### Problem
Return the data below unaltered, but strip out the pictures.

Stored data entries:
---------------

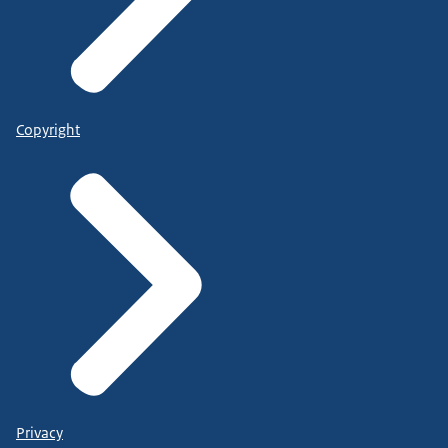
Copyright
Privacy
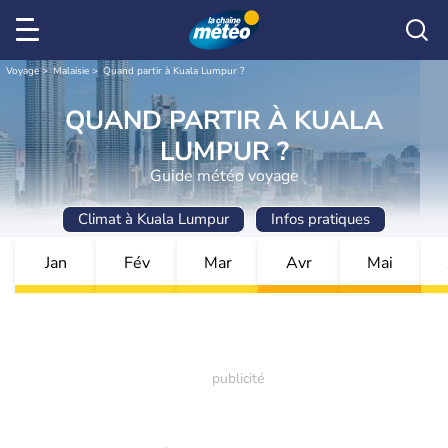
Voyage
Malaisie
Quand partir à Kuala Lumpur ?
QUAND PARTIR À KUALA
LUMPUR ?
Guide météo voyage
Climat à Kuala Lumpur
Infos pratiques
Jan
Fév
Mar
Avr
Mai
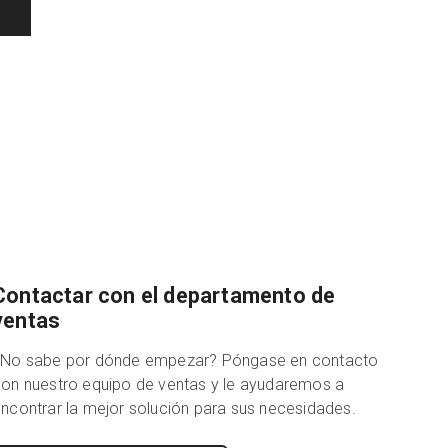
Contactar con el departamento de
ventas
¿No sabe por dónde empezar? Póngase en contacto
on nuestro equipo de ventas y le ayudaremos a
ncontrar la mejor solución para sus necesidades.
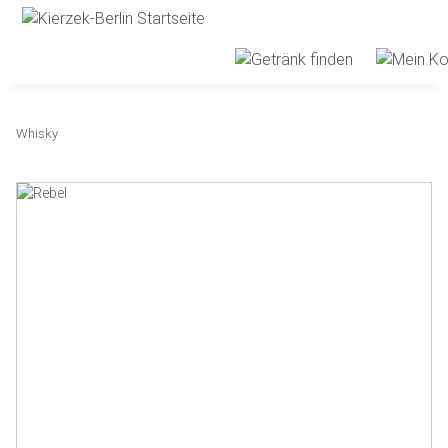
Whisky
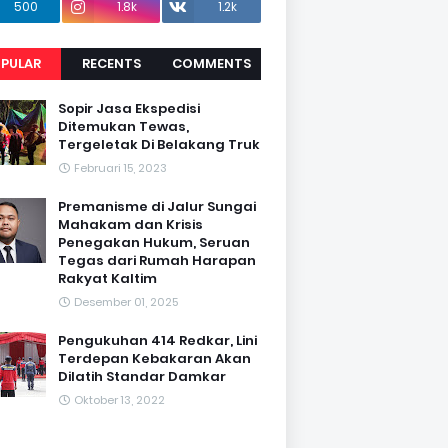
500
1.8k
1.2k
PULAR
RECENTS
COMMENTS
Sopir Jasa Ekspedisi
Ditemukan Tewas,
Tergeletak Di Belakang Truk
Februari 15, 2023
Premanisme di Jalur Sungai
Mahakam dan Krisis
Penegakan Hukum, Seruan
Tegas dari Rumah Harapan
Rakyat Kaltim
Desember 01, 2025
Pengukuhan 414 Redkar, Lini
Terdepan Kebakaran Akan
Dilatih Standar Damkar
Oktober 13, 2022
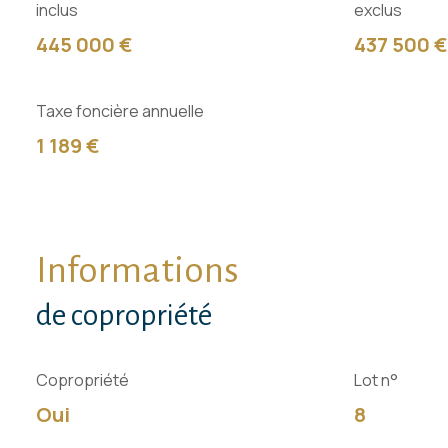
inclus
exclus
445 000 €
437 500 €
Taxe foncière annuelle
1 189 €
Informations
de copropriété
Copropriété
Lot n°
Oui
8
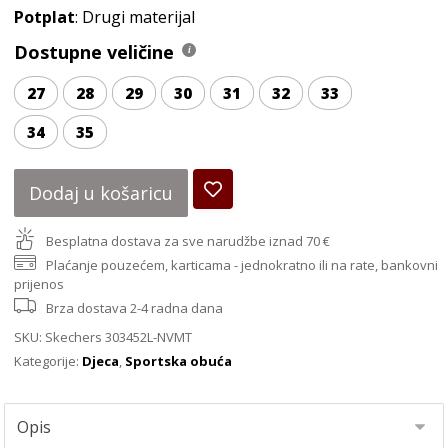
Potplat
: Drugi materijal
Dostupne veličine
27
28
29
30
31
32
33
34
35
Dodaj u košaricu
Besplatna dostava za sve narudžbe iznad 70 €
Plaćanje pouzećem, karticama - jednokratno ili na rate, bankovni
prijenos
Brza dostava 2-4 radna dana
SKU:
Skechers 303452L-NVMT
Kategorije:
Djeca
,
Sportska obuća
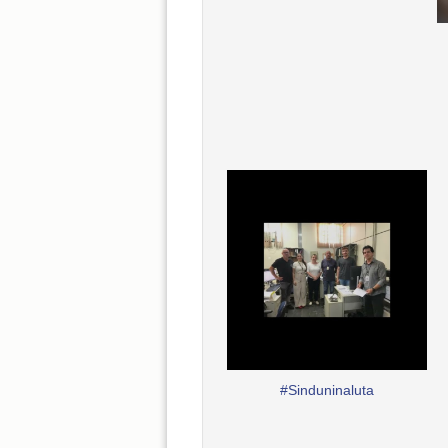
#Sinduninaluta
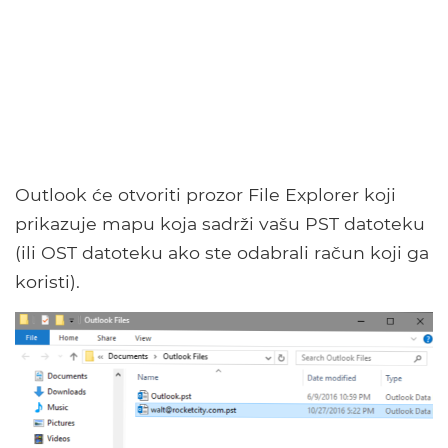
Outlook će otvoriti prozor File Explorer koji
prikazuje mapu koja sadrži vašu PST datoteku
(ili OST datoteku ako ste odabrali račun koji ga
koristi).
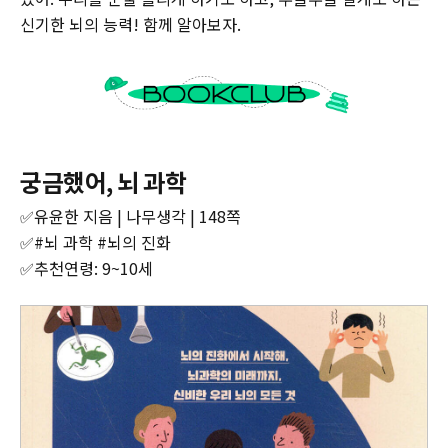
신기한 뇌의 능력! 함께 알아보자.
궁금했어, 뇌 과학
✅유윤한 지음 | 나무생각 | 148쪽
✅#뇌 과학 #뇌의 진화
✅추천연령: 9~10세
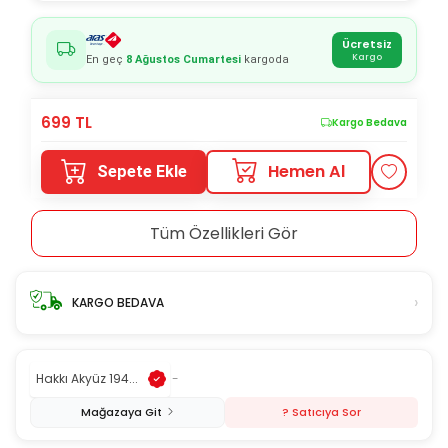
Ücretsiz
Kargo
En geç
8 Ağustos Cumartesi
kargoda
699
TL
Kargo Bedava
Hemen Al
Sepete Ekle
Tüm Özellikleri Gör
›
KARGO BEDAVA
Hakkı Akyüz 194...
-
Mağazaya Git
? Satıcıya Sor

---------------

### Solution to the problem
Copyright
Privacy
Voyage
Malaisie
Quand partir à Kuala Lumpur ?
QUAND PARTIR À KUALA
LUMPUR ?
Guide météo voyage
Climat à Kuala Lumpur
Infos pratiques
Jan
Fév
Mar
Avr
Mai
Contactar con el departamento de
ventas
¿No sabe por dónde empezar? Póngase en contacto
on nuestro equipo de ventas y le ayudaremos a
ncontrar la mejor solución para sus necesidades.
Whisky
500
1.8k
1.2k
PULAR
RECENTS
COMMENTS
Sopir Jasa Ekspedisi
Ditemukan Tewas,
Tergeletak Di Belakang Truk
Februari 15, 2023
Premanisme di Jalur Sungai
Mahakam dan Krisis
Penegakan Hukum, Seruan
Tegas dari Rumah Harapan
Rakyat Kaltim
Desember 01, 2025
Pengukuhan 414 Redkar, Lini
Terdepan Kebakaran Akan
Dilatih Standar Damkar
Oktober 13, 2022
inclus
exclus
445 000 €
437 500 €
Taxe foncière annuelle
1 189 €
Informations
de copropriété
Copropriété
Lot n°
Oui
8
Potplat
: Drugi materijal
Dostupne veličine
27
28
29
30
31
32
33
34
35
Dodaj u košaricu
Besplatna dostava za sve narudžbe iznad 70 €
Plaćanje pouzećem, karticama - jednokratno ili na rate, bankovni
prijenos
Brza dostava 2-4 radna dana
SKU:
Skechers 303452L-NVMT
Kategorije:
Djeca
,
Sportska obuća
#Sinduninaluta
Outlook će otvoriti prozor File Explorer koji
prikazuje mapu koja sadrži vašu PST datoteku
(ili OST datoteku ako ste odabrali račun koji ga
koristi).
신기한 뇌의 능력! 함께 알아보자.
궁금했어, 뇌 과학
✅유윤한 지음 | 나무생각 | 148쪽
✅#뇌 과학 #뇌의 진화
✅추천연령: 9~10세
Ücretsiz
Kargo
En geç
8 Ağustos Cumartesi
kargoda
699
TL
Kargo Bedava
Hemen Al
Sepete Ekle
Tüm Özellikleri Gör
›
KARGO BEDAVA
Hakkı Akyüz 194...
-
Mağazaya Git
? Satıcıya Sor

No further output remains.